# Task goal
What you copy should be the lines from the one with "is ideal for" through the end of the entries, word for word. Omit the pictures.

# Exercise input
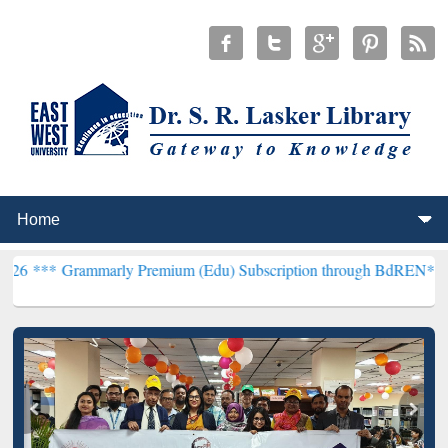
arly Premium (Edu) Subscription through BdREN***
EWU Library w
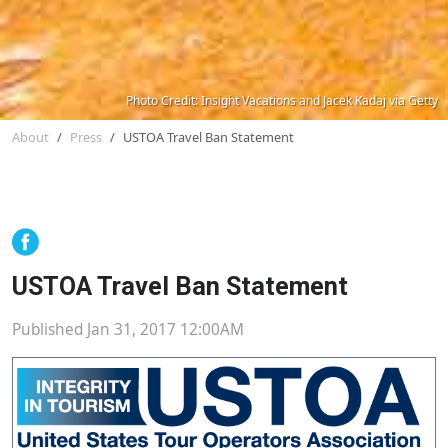
Photo Credit: Insight Vacations and Jacek Kadaj via Getty
About
Press
USTOA Travel Ban Statement
USTOA Travel Ban Statement
Published Jan 31, 2017 12:00AM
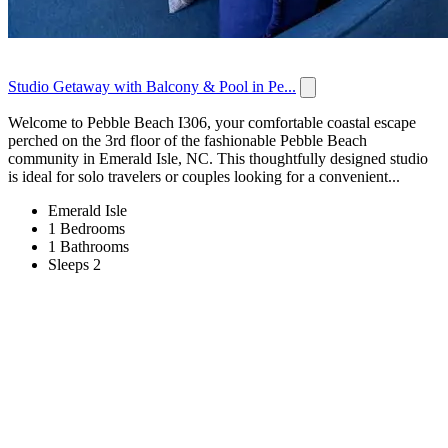
Studio Getaway with Balcony & Pool in Pe...
Welcome to Pebble Beach I306, your comfortable coastal escape
perched on the 3rd floor of the fashionable Pebble Beach
community in Emerald Isle, NC. This thoughtfully designed studio
is ideal for solo travelers or couples looking for a convenient...
Emerald Isle
1 Bedrooms
1 Bathrooms
Sleeps 2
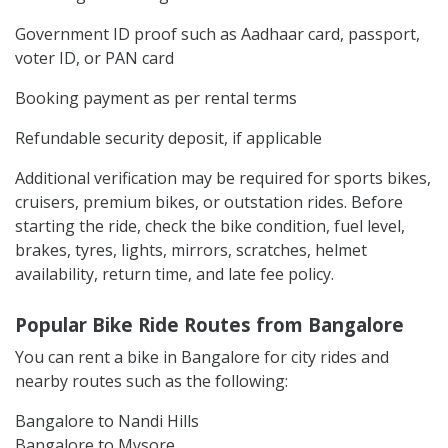
Government ID proof such as Aadhaar card, passport,
voter ID, or PAN card
Booking payment as per rental terms
Refundable security deposit, if applicable
Additional verification may be required for sports bikes,
cruisers, premium bikes, or outstation rides. Before
starting the ride, check the bike condition, fuel level,
brakes, tyres, lights, mirrors, scratches, helmet
availability, return time, and late fee policy.
Popular Bike Ride Routes from Bangalore
You can rent a bike in Bangalore for city rides and
nearby routes such as the following:
Bangalore to Nandi Hills
Bangalore to Mysore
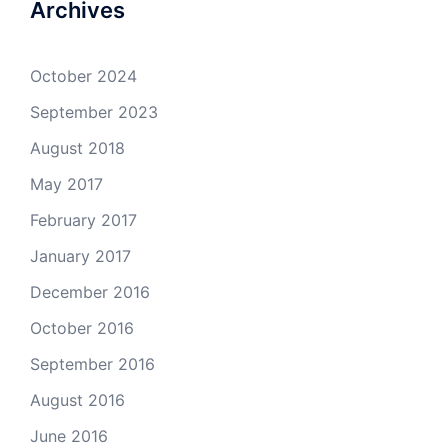
Archives
October 2024
September 2023
August 2018
May 2017
February 2017
January 2017
December 2016
October 2016
September 2016
August 2016
June 2016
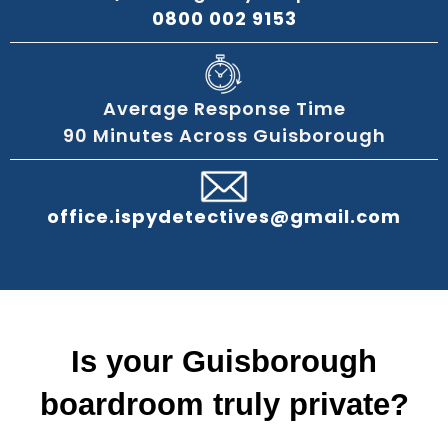
0800 002 9153
Average Response Time
90 Minutes Across Guisborough
office.ispydetectives@gmail.com
Is your Guisborough
boardroom truly private?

# Solved problem
is ideal for solo travelers or couples looking for a convenient...
Emerald Isle
1 Bedrooms
1 Bathrooms
Sleeps 2
Government ID proof such as Aadhaar card, passport,
voter ID, or PAN card
Booking payment as per rental terms
Refundable security deposit, if applicable
Additional verification may be required for sports bikes,
cruisers, premium bikes, or outstation rides. Before
starting the ride, check the bike condition, fuel level,
brakes, tyres, lights, mirrors, scratches, helmet
availability, return time, and late fee policy.
Popular Bike Ride Routes from Bangalore
You can rent a bike in Bangalore for city rides and
nearby routes such as the following:
Bangalore to Nandi Hills
Bangalore to Mysore
Archives
October 2024
September 2023
August 2018
May 2017
February 2017
January 2017
December 2016
October 2016
September 2016
August 2016
June 2016
0800 002 9153
Average Response Time
90 Minutes Across Guisborough
office.ispydetectives@gmail.com
Is your Guisborough
boardroom truly private?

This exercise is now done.